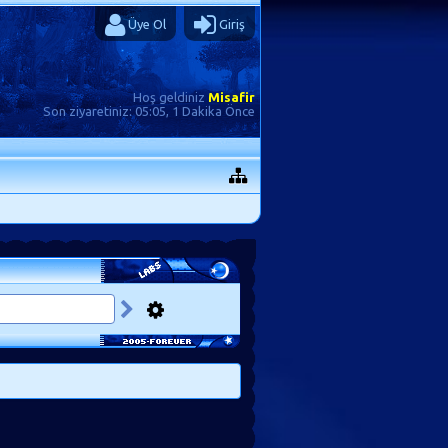
Üye Ol
Giriş
Hoş geldiniz
Misafir
Son ziyaretiniz:
05:05, 1 Dakika Önce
# # #
§ Problem to work on: The data must come back word for word, with every picture removed.

§ Response box:
Üye Ol
Giriş
Hoş geldiniz
Misafir
Son ziyaretiniz:
05:05, 1 Dakika Önce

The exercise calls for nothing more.